Consequences include sea level rise of several meters, which we estimate would occur this century or at latest next century, if fossil fuel emissions continue at a high level. That would mean loss of all coastal cities, most of the world’s large cities and all their history.
A more immediate threat is the likelihood of shutting down the oceans overturning circulations in the North Atlantic and Southern oceans. That’s where superstorms come in.  Let me explain."
Here is the paper by Hanson et al

         So, why is the issue all but ignored by the media and politicians?   Perhaps the Hanson video provides the answer.  Listen as he patiently tries to explain the multiple interacting factors ; and the evidence from deep history.  Then take a look at this   Why we can't understand global warming .   Previous issues have been simple in terms of cause and effect. CFC's destroys ozone, tobacco causes cancer, DDT softens egg shells  -   but to understand climate change , you have to be able to deal with multiple causes, effects,  and  feedbacks.  You have to see the system.    

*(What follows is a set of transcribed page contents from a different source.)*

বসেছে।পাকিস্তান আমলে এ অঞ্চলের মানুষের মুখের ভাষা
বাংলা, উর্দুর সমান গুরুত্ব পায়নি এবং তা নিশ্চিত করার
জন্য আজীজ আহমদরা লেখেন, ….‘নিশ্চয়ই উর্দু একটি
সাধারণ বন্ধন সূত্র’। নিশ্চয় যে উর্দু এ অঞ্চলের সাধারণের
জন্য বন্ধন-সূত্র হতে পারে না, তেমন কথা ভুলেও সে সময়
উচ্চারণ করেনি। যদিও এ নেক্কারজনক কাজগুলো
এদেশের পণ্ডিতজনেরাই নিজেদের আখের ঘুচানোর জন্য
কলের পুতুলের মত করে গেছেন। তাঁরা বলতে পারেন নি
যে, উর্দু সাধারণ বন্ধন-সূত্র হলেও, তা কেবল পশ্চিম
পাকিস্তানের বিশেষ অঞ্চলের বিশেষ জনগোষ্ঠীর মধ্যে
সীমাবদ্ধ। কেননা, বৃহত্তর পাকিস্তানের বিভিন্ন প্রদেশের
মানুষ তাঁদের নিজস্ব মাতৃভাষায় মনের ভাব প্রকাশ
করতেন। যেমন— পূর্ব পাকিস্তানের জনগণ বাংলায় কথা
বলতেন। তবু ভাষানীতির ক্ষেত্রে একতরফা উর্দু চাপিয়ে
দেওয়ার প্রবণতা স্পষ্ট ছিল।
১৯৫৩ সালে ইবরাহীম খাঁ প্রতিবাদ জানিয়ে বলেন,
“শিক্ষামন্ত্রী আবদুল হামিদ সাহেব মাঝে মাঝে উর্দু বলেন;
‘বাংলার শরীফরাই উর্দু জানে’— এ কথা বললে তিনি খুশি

     "Any application or force to something or someone that produces an immediate change to that thing or person is direct causation: When causation is direct, the world cause is unproblematic. We learn direct causation automatically as children because that's what we experience on a daily basis. Direct causation, and the control over our immediate environment that understanding it allows, is crucial in the life of every child. That's why it shows up in the grammar of every language.

The same is not true for systemic causation. Systemic causation cannot be experienced directly. It has to be learned, its cases have to be studied, and repeated communication is necessary before it can be widely understood.
That's right, no language in the world has a way in its grammar to express systemic causation. You drill a lot more oil, burn a lot more gas, put a lot more CO2 in the air, the earth's atmosphere heats up, more moisture evaporates from the oceans yielding bigger storms in certain places and more drought and fires in other places, and yes, more cold and snow in still other places. The world ecology is a system - like the world economy and the human brain.
As a result, we lack a concept that we desperately need. We need to understand and communicate, for instance, about the greatest moral issue of our times - global warming. The ecology is a system operating via system causation. Without an everyday concept of system causation, global warming cannot be properly comprehended. In other words, without the systemic causation frame, the oft-repeated facts about global warming cannot make sense. With only the direct causation frame, the systemic causation facts of global warming are ignored. The old frame stays, and the facts that don't fit cannot be comprehended."